Yeats was born in Dublin and his family emigrated to London when he was just a toddler of two years of age. But for almost fifteen years, he travelled back to Ireland each summer, to spend time with his grandfather in Sligo. He recalled this time in some of his poems written later in life. In his adult years, he loved to go to Sligo and found inspiration in the landscape and peace which surrounded him. Yeats’ famous poem The Lake Isle of Innisfree, written about an island situated in Lough Gill in Co. Sligo, sums up his passion for a region always close to his heart.
Likewise, the people of Sligo have taken W.B. Yeats to their hearts. The Yeats Society is located in an historic building on Douglas Hyde Bridge Road in Sligo Town. Each summer, The Yeats International Summer School is held in the building, attracting followers and students of the writer and poet from all over the world. This year, the 58th Summer School runs from 20th-29th July. For Yeats fans, this festival provides an opportunity to steep themselves in the works that have struck such a profound chord in the souls of many.
Running in conjunction with The Yeats International Summer School is the Tread Softly Festival. This festival celebrates the legacies of William Butler Yeats and his brother, the artist Jack B. Yeats. It also runs alongside the Sligo Jazz Festival, so there will be lots happening in the county in the next couple of weeks.
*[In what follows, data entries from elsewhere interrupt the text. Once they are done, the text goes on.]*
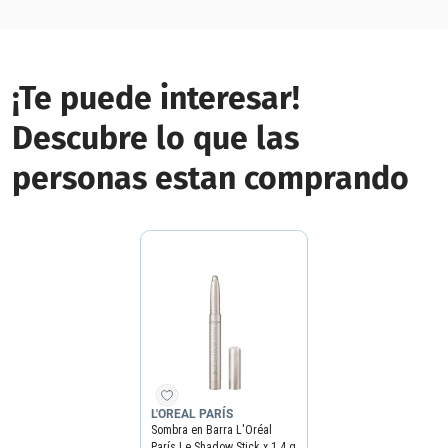
¡Te puede interesar!
Descubre lo que las
personas estan comprando
L'OREAL PARÍS
Sombra en Barra L'Oréal
París Le Shadow Stick x 1.4 g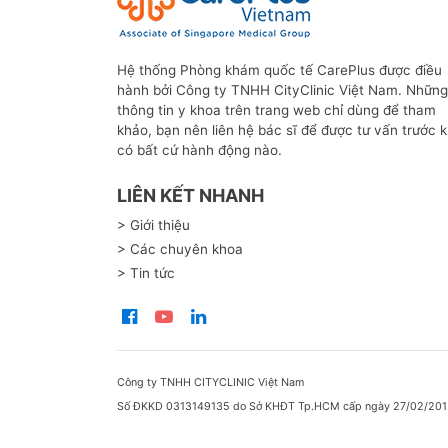
Hệ thống Phòng khám quốc tế CarePlus được điều
hành bởi Công ty TNHH CityClinic Việt Nam. Những
thông tin y khoa trên trang web chỉ dùng để tham
khảo, bạn nên liên hệ bác sĩ để được tư vấn trước k
có bất cứ hành động nào.
LIÊN KẾT NHANH
> Giới thiệu
> Các chuyên khoa
> Tin tức
Công ty TNHH CITYCLINIC Việt Nam
Số ĐKKD 0313149135 do Sở KHĐT Tp.HCM cấp ngày 27/02/201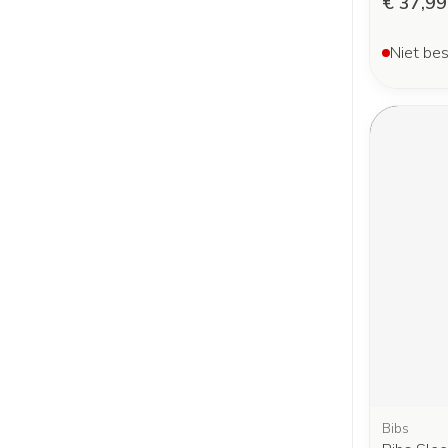
€ 37,99
Niet bes
Bibs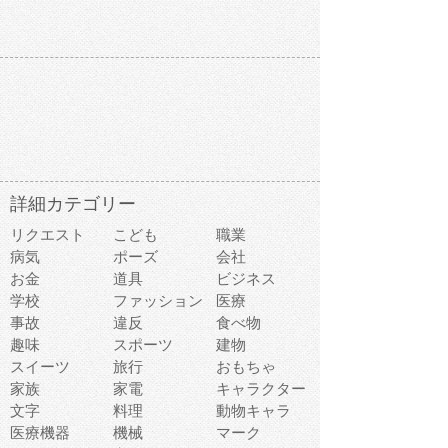
詳細カテゴリー
リクエスト
こども
職業
病気
ポーズ
会社
お金
道具
ビジネス
学校
ファッション
医療
事故
違反
食べ物
趣味
スポーツ
建物
スイーツ
旅行
おもちゃ
家族
家電
キャラクター
文字
料理
動物キャラ
医療機器
機械
マーク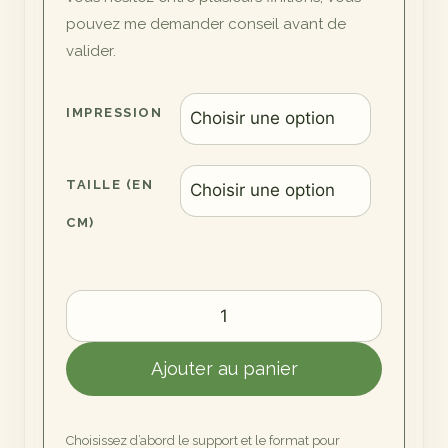
pouvez me demander conseil avant de
valider.
IMPRESSION
TAILLE (EN
CM)
quantité
de
Môles
Ajouter au panier
des
Noires
Choisissez d’abord le support et le format pour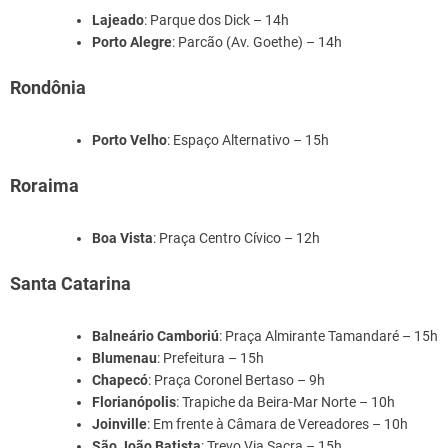
Lajeado
: Parque dos Dick – 14h
Porto Alegre
: Parcão (Av. Goethe) – 14h
Rondônia
Porto Velho
: Espaço Alternativo – 15h
Roraima
Boa Vista
: Praça Centro Cívico – 12h
Santa Catarina
Balneário Camboriú
: Praça Almirante Tamandaré – 15h
Blumenau
: Prefeitura – 15h
Chapecó
: Praça Coronel Bertaso – 9h
Florianópolis
: Trapiche da Beira-Mar Norte – 10h
Joinville
: Em frente à Câmara de Vereadores – 10h
São João Batista
: Trevo Via Sacra – 15h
Tread Softly covers a wide range of arts from literary sessions and exhibitions to child friendly events and guided walks through Yeats County. You can find a full programme of events for Tread Softly on the website. Highlights include a performance of W.B Yeats, The Cat and The Moon at the Factory Performance Space in Sligo Town on 24th July - an afternoon piece of theatre with lunch available beforehand. Also check out the Jack B. Yeats Lives at The Model, a dynamic and historic gallery space in Sligo Town. This exhibition charts the artistic development of Jack B. Yeats with pencil drawings, illustrations, sketches from early times and oilworks in his later years. The exhibition spans 70 years of work from this recognised and sought after artist.
WHAT TO EAT IN SLIGO
As with all things cultural, good food also provides present day links to times gone by. Farming and fishing practices which have been the survival skills of many in the west of Ireland are at the heart of the local cuisine in Sligo. There are many places to enjoy locally caught fish and seafood, sample the lamb raised on the mountains here or try the Irish heritage beef breeds which graze on grass regularly doused in the sea mists and rain of the Atlantic Ocean.
At Hargadon’s Pub in Sligo Town, architectural heritage and great food go hand in glove under one roof. The building itself is a preserved masterpiece of old times, with little nooks and crannies and a cosy bar where locals have sat for many a year, to sip a pint and exchange the chat with the neighbours. Little booths make comfy seating to enjoy some of the great local food served here.
Also in Sligo Town is Kate’s Kitchen, run by Kate O’Hara and her sisters Beth and Jane. You won’t miss the striking Independent Grocery and Eatery with its beautiful contemporary dove grey frontage and large glass windows. For those on the hoof, there’s a great food “to go” menu with really good coffee. Anyone who has a bit more time can grab a high stool at the counter inside and enjoy the buzz while eating a lunch of homemade goodies. And if you fancy a picnic, a browse of the shelves and deli here will give you all you need to pack a basket full to the brim!